Hello all... sorry it's been a while.

I've been insanely busy with work the past few weeks. When I last posted it was just starting to get crazy; a week after that I was working 12 and 15 hour days to get a very big project ready for an immovable deadline. With that done I spent the last week recovering.

Where I stand right now: still happy to work, still need to find time to do it, but the time thing is loosening. In about a week or so I'm off on holiday for almost two-and-a-half weeks, and while I'm taking the ol' laptop I can't guarantee I'll get any writing time.

So that's it, really. I haven't quit, although the points raised in my last post do stand... so gimme some time and hopefully something will emerge from that.

Monday, March 10, 2008

So here's what happens now

Over the last month or so, sometime after the last SG issue was released, I've been in something of a quandary. I'm going to try and not bore you with it but any of you who've 'known' me for a while won't be surprised by what I'm about to say.

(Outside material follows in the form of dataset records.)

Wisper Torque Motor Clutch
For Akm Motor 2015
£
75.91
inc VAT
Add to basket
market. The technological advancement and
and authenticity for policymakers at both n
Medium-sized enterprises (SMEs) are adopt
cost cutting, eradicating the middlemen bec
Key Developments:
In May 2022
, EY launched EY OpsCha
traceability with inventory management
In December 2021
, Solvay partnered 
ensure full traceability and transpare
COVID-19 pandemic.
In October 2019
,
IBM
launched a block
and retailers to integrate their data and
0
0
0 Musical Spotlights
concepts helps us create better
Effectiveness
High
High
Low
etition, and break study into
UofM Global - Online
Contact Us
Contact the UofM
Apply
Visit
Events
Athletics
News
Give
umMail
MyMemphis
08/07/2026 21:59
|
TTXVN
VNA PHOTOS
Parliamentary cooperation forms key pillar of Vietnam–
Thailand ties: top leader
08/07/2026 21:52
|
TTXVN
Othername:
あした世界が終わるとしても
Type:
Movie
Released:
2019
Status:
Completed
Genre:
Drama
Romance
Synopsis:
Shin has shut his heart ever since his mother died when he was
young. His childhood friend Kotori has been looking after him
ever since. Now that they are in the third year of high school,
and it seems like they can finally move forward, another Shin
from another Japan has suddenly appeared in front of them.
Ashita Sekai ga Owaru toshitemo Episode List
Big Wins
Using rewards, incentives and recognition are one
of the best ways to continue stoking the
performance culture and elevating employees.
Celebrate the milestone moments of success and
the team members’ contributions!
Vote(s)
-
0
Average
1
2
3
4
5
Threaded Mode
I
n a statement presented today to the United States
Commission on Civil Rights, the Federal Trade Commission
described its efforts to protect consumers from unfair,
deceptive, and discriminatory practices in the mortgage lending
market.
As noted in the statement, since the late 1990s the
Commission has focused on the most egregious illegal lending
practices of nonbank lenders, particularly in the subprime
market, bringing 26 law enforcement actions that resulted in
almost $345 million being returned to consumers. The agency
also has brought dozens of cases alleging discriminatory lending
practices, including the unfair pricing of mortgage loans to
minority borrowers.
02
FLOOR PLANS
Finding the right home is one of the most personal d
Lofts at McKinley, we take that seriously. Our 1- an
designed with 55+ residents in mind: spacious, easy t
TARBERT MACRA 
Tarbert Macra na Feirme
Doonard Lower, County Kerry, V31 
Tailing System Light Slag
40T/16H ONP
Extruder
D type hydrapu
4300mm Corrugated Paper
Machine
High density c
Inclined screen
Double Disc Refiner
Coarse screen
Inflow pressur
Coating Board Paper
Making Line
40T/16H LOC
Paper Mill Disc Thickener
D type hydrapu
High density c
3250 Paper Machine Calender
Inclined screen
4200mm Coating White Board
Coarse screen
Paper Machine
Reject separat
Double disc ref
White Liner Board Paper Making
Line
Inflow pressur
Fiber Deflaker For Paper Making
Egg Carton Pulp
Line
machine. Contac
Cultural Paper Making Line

Essentially I've been having one of my periodic internal struggles, where I question why I'm doing this (writing mask fiction) and why I'm not doing something else (writing mainstream fiction). As usual my internal responses went all over the emotional spectrum, from "Screw this, I'm quitting and never coming back" to "Why the hell shouldn't I do this" with "God, I hate myself for even having this sort of internal debate" stuck somewhere in the middle.

I think I've resolved the debate now, and I think you guys will be happy to hear I didn't let the extremely negative side win out. However, I've also decided to try something new.

The simple facts of the matter are these. Despite it driving me near-insane some days, I've resigned myself to the fact that no-one out there seems interested in potentially paying me for writing mask fiction. You, like every other bastard out there on the Internet, are almost certainly more interested in getting your rocks off for free, than in paying for it. To some degree I understand this - hey, everyone needs to budget - but at the same time, there's a part of me which becomes very angry about this, as basically I work my ass off and if I'm lucky, get the odd email and comment.

This is not, I will state clearly, either a request for more kiss-ass comments, or a plea for you to send money. I am, as I said, resigned to the fact.

However, I am not getting any younger, and the Ghostly Writer who sat down ten years ago (Yes, ten years) to write Beneath the Veil is now older, wiser and more cantankerous. What he (er, I) also knows is that there is a market for my mainstream writing, that I am capable of turning out good stuff that doesn't involve endless disguises and that perhaps... maybe... if I apply myself I might even see some financial gain, or even better career possibilities, if I pursue that path.

The internal debate, in case you're wondering, always centres around time. Do I have enough time to do both - keep writing mask fiction and try to write mainstream fiction too. And the answer I've come back with previously has always been 'no' because in my experience, I've found myself focused on either one thing or the other. There's never been room in my head for both.

Well, now I'm going to try and make room. As of today, I set my alarm 20 minutes earlier, got my ass out of bed and sat and wrote mask fiction. (Yes, I'm blogging this in the same time block. Eh, it's related.) Tonight after I get home from work, the gym, whatever - I'm going to sit down at some point and whatever I write, it won't be mask fiction. Tomorrow, I repeat.

Then we'll see how we go from there.

That's it for now. I know I have a tendency to ramble on about this so I didn't want to go on too long. However, I would be very happy to hear your views on this, especially regarding payment for services rendered... in other words giving me something back for endless hours spent at the keyboard.

Oh by the way? The first person who suggests that I should "write because I love it, and that should be reward enough" can (a) fuck right off my site and (b) try writing for themselves for a lifetime without anything to show for it apart from some occasional appreciative comments. Glad we're clear.